Source: Dairy Research Cluster 3
Principal Investigator: Flavio Schenkel (University of Guelph)
Co-Investigators: Christine Baes, Angela Canovas, Janusz Jamrozik (University of Guelph)
Collaborators: Xin Zhao (McGill University), Ronaldo Cerri (University of British Columbia), Stephen LeBlanc, Eduardo Ribeiro, Filippo Miglior (University of Guelph)
National Dairy Research Strategy investment priority targeted:
- Dairy cattle genetic improvement (disease resistance, fertility, productivity, feed efficiency)
Why this research is important:
The Canadian dairy industry has been investing in the collection of many economically important novel phenotypes through the national health-recording system and various research projects. These traits include mastitis, metabolic diseases, fertility disorders, hoof health, feed efficiency and methane emissions, some of which currently have genetic evaluations available or in the future will. The introduction of genomic selection in 2009 in Canada has helped achieve significant increases in genetic gain for production, conformation, longevity and fertility traits with the backing of a large reference bull population. However, genomic selection is still limited for disease and other novel traits by a much smaller group of reference animals, as collected data is still minimal.

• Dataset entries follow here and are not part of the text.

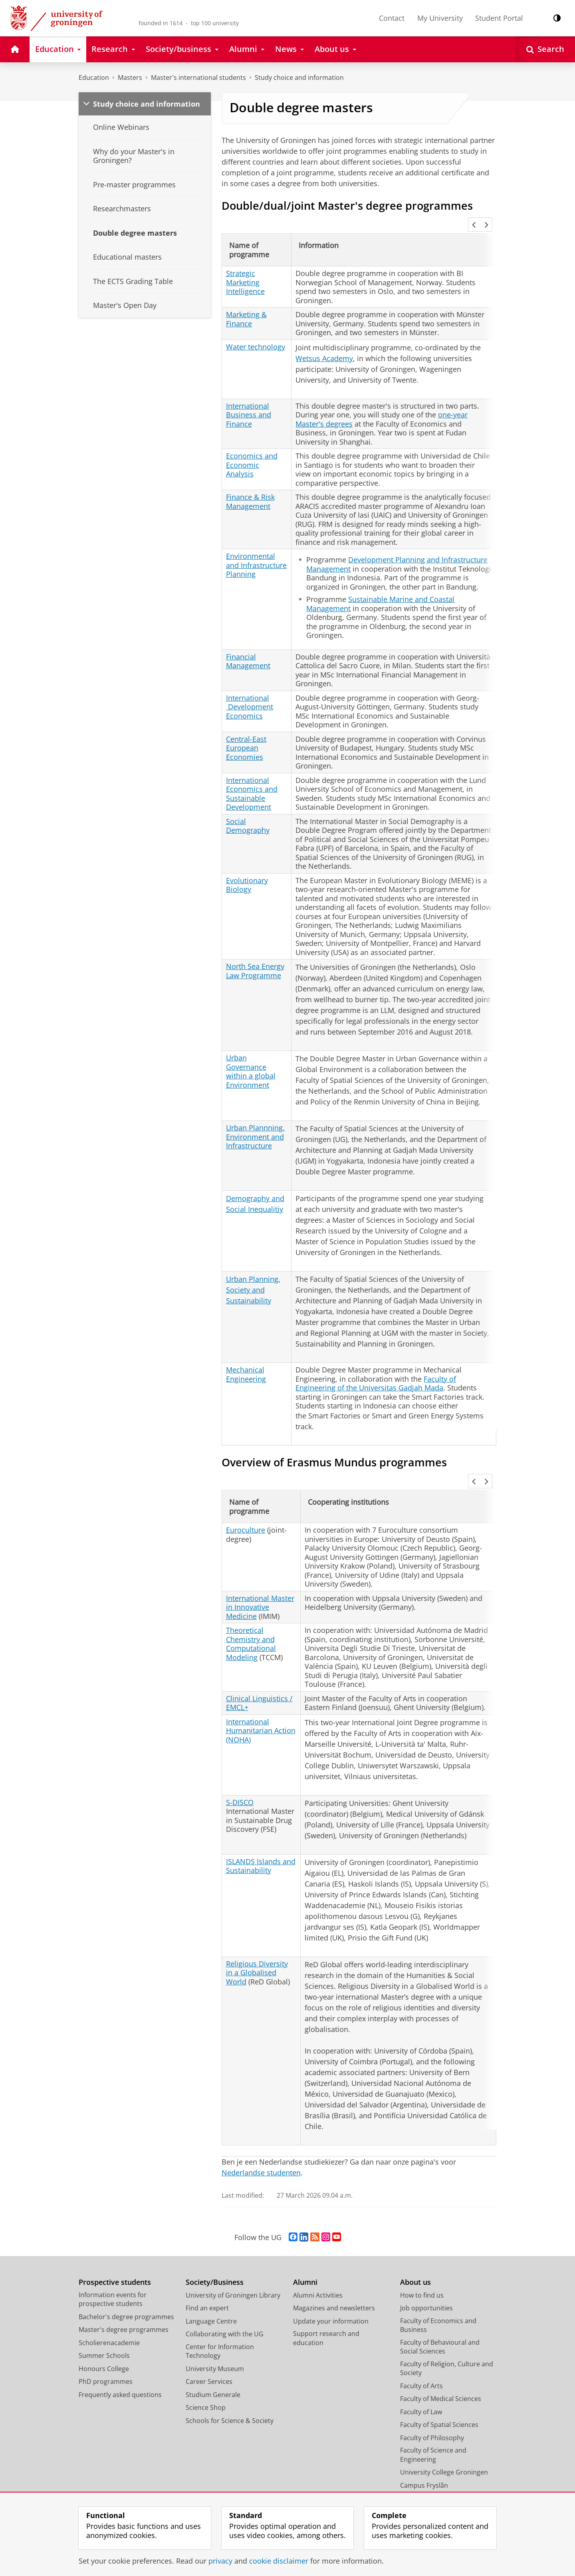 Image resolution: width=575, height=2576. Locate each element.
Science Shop (206, 2367)
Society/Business (215, 2242)
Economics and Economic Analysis (252, 445)
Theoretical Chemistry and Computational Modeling (251, 1604)
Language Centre (211, 2281)
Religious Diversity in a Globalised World (257, 1933)
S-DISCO (240, 1763)
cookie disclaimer (278, 2561)
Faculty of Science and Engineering (433, 2415)
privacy (220, 2561)
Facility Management (431, 2471)
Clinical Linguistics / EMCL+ (259, 1663)
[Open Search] (545, 49)
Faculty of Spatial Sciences (439, 2385)
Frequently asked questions (120, 2355)
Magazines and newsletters (334, 2268)
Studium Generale (213, 2355)
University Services (428, 2458)
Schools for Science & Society (230, 2381)
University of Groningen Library (233, 2255)
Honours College (104, 2329)
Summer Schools (104, 2316)
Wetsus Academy (324, 338)
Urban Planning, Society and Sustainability (253, 1270)
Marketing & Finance (246, 299)
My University (440, 18)
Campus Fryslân (424, 2445)
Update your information (331, 2281)
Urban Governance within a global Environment (251, 1051)
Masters (130, 77)
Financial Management (248, 641)
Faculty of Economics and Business (438, 2286)
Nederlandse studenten (261, 2133)
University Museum (215, 2329)
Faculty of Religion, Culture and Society (446, 2329)
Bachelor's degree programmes (126, 2277)
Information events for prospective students (113, 2260)
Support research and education (326, 2299)
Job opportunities (426, 2268)
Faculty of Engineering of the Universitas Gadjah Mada (375, 1363)
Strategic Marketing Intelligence (245, 262)
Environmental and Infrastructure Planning (256, 545)
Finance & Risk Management (250, 482)
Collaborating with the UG (225, 2294)
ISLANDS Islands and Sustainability (260, 1826)
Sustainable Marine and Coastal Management (380, 584)
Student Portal (499, 18)
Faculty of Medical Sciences (440, 2359)
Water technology (255, 327)
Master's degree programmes (124, 2290)
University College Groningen (444, 2432)
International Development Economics (249, 687)
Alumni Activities (318, 2255)
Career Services (209, 2342)
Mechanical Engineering (246, 1354)
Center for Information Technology (220, 2312)
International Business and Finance (248, 395)
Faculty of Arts (421, 2346)
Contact (391, 18)
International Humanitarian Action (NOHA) (260, 1691)
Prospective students (115, 2242)
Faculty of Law (421, 2372)
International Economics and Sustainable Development (252, 773)
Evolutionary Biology (247, 865)
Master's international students (198, 77)
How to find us (422, 2255)
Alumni (305, 2242)
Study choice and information (299, 77)
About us (415, 2242)
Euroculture (245, 1490)
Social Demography (248, 805)
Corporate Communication (440, 2484)
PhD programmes (106, 2342)
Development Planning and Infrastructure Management (397, 544)
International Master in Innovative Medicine (260, 1567)
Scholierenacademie (109, 2303)
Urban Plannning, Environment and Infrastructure (255, 1117)
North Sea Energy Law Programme (255, 951)
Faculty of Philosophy (432, 2398)
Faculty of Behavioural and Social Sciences (440, 2307)
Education (94, 77)
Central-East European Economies (246, 728)
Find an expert (207, 2268)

Increasing the size of the reference population using females that are genotyped and have phenotypes for traits of interest can help increase the accuracy of genomic predictions for important novel traits.

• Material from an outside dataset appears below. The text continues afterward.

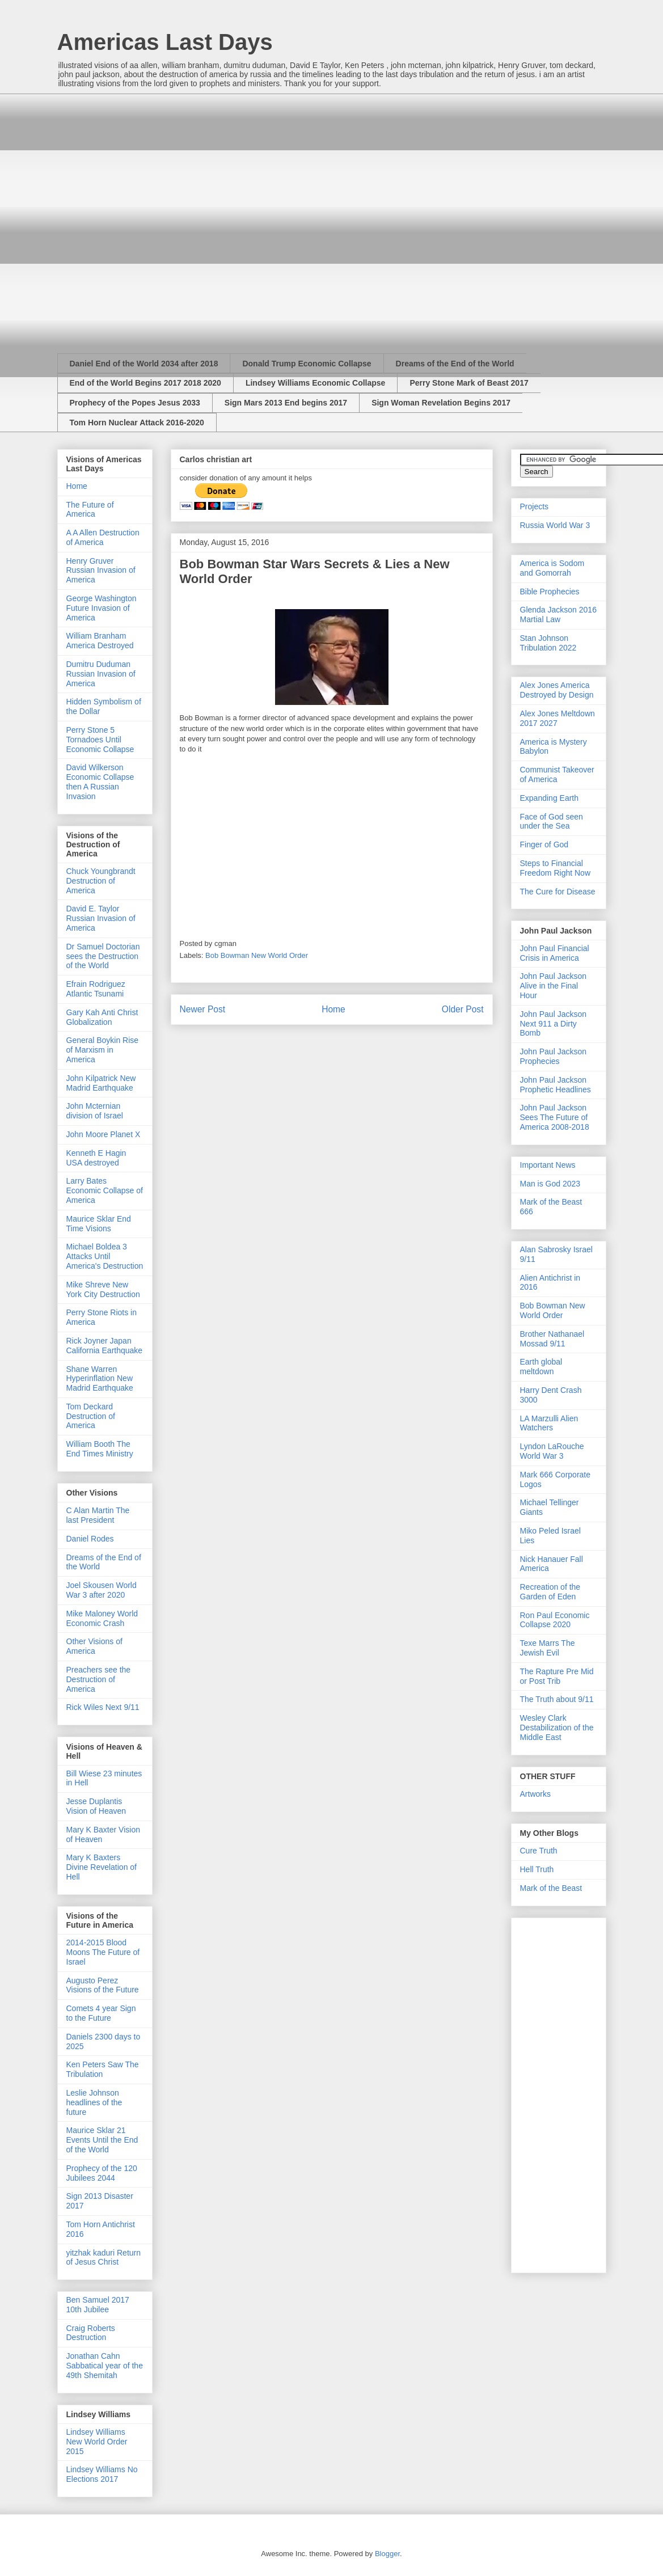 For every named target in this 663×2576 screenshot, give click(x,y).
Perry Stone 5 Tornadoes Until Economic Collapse (100, 739)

It has been estimated that genomic selection for novel economically important traits could generate an additional $200 million per year in annual net benefits to the dairy sector due to increased genetic progress for new relevant traits1 . The inclusion of novel traits with more accurate genomic evaluations in Canadian dairy breeding programs will support profitability by improving animal health and welfare, and production efficiency in Canadian dairy herds.
- Maximize the genetic progress for novel traits such as mastitis, metabolic diseases, fertility disorders, hoof health, feed efficiency and methane emissions, by establishing an enlarged reference population of genotyped females; and,
- Advance the understanding of the genetic control of novel traits and the potential role of additional “-omics” data, which can be used to characterize groups of biological molecules that translate into structure, function and biological systems within an organism, in Canadian dairy cattle breeding programs.

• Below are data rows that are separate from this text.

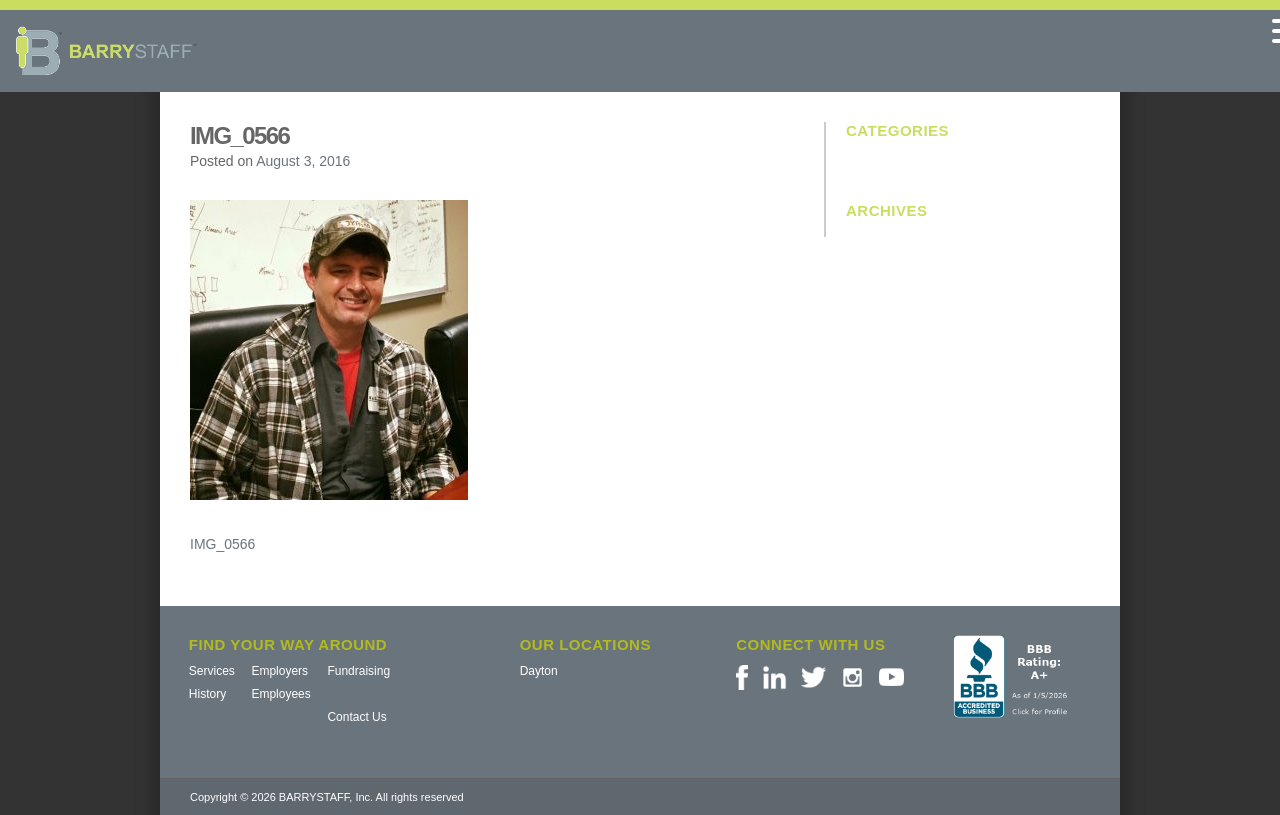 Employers (279, 671)
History (207, 694)
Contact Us (356, 717)
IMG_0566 (222, 544)
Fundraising (358, 671)
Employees (280, 694)
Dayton (539, 671)
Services (212, 671)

It has been demonstrated in previous research that the accuracy of genomic evaluations for novel traits can be improved by increasing the size of the reference population in a cost-effective manner by genotyping cows that already have phenotypes for novel traits.
This project aims to genotype 30,000 cows from selected commercial herds that are collecting relevant phenotypes to augment the size and diversity of the current reference population used in genomic selection. The enlarged reference population will be used by the researchers to determine genetic parameters, develop or improve genomic evaluations, and deliver more accurate genomic predictions for a series of novel traits. The researchers will also perform association studies, functional analyses, and fine mapping to identify regions of the genome or genes and associated biological pathways related to the novel traits. With these results, investigations will determine if “-omics” data can add benefit to genomic evaluations and breeding programs.
The construction of an enlarged female reference population composed of genotyped cows from herds recording novel traits of interest to support and increase the accuracy of routine genomic evaluations for a portfolio of traits, accelerating genomic gains and leading to the breeding of more disease resistant and efficient animals.
1 Chesnais, J. P. (2016). Breakthroughs in Dairy Genetics and Genomics. Presentation to Dairy Research Symposium of Dairy Farmers of Canada, February 5, 2016, Ottawa, Ontario.
NOTE: As per the research agreement, aside from providing financial support, the funders have no decision-making role in the design and conduct of the studies, data collection and analysis or interpretation of the data. Researchers maintain independence in conducting their studies, own their data, and report the outcomes regardless of the results. The decision to publish the findings rests solely with the researchers.